**EXERCISE DIRECTIONS**
Please write out, exactly, every line of the listing from its first line through the one that includes "ourse layouts, aiding".
____
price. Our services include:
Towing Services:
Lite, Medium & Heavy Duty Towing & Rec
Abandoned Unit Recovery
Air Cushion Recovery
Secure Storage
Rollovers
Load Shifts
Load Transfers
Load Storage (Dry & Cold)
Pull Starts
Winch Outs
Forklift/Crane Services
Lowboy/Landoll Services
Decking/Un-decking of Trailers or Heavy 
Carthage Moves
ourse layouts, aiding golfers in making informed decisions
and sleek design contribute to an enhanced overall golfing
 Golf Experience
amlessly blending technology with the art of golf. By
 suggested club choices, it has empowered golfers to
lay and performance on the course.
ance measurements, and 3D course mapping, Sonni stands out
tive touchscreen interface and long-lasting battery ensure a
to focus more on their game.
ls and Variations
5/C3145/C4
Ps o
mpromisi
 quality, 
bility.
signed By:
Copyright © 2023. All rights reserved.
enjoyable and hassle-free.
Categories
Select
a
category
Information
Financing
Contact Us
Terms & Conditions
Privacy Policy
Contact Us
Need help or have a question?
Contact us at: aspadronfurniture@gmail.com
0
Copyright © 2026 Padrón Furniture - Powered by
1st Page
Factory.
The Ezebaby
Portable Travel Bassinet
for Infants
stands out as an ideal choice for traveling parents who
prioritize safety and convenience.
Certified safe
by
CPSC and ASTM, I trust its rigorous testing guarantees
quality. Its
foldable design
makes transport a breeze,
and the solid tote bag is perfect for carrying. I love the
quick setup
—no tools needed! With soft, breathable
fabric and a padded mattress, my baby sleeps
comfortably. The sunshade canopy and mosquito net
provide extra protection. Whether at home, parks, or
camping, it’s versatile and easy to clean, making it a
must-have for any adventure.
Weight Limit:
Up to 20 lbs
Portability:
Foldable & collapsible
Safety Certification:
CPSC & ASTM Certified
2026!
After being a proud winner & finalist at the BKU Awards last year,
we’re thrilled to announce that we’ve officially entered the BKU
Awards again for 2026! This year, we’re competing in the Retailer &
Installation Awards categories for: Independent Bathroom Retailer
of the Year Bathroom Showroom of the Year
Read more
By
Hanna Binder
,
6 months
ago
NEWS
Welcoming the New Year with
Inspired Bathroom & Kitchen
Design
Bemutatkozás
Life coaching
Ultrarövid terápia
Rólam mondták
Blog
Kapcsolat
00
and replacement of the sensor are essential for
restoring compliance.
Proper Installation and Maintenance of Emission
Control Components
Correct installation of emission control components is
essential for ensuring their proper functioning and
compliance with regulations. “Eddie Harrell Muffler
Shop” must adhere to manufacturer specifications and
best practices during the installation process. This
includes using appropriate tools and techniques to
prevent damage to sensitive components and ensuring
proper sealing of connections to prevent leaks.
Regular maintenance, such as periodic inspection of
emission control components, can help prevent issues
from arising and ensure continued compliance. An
____
**SOLUTION TO THE EXERCISE**
price. Our services include:
Towing Services:
Lite, Medium & Heavy Duty Towing & Rec
Abandoned Unit Recovery
Air Cushion Recovery
Secure Storage
Rollovers
Load Shifts
Load Transfers
Load Storage (Dry & Cold)
Pull Starts
Winch Outs
Forklift/Crane Services
Lowboy/Landoll Services
Decking/Un-decking of Trailers or Heavy 
Carthage Moves
ourse layouts, aiding golfers in making informed decisions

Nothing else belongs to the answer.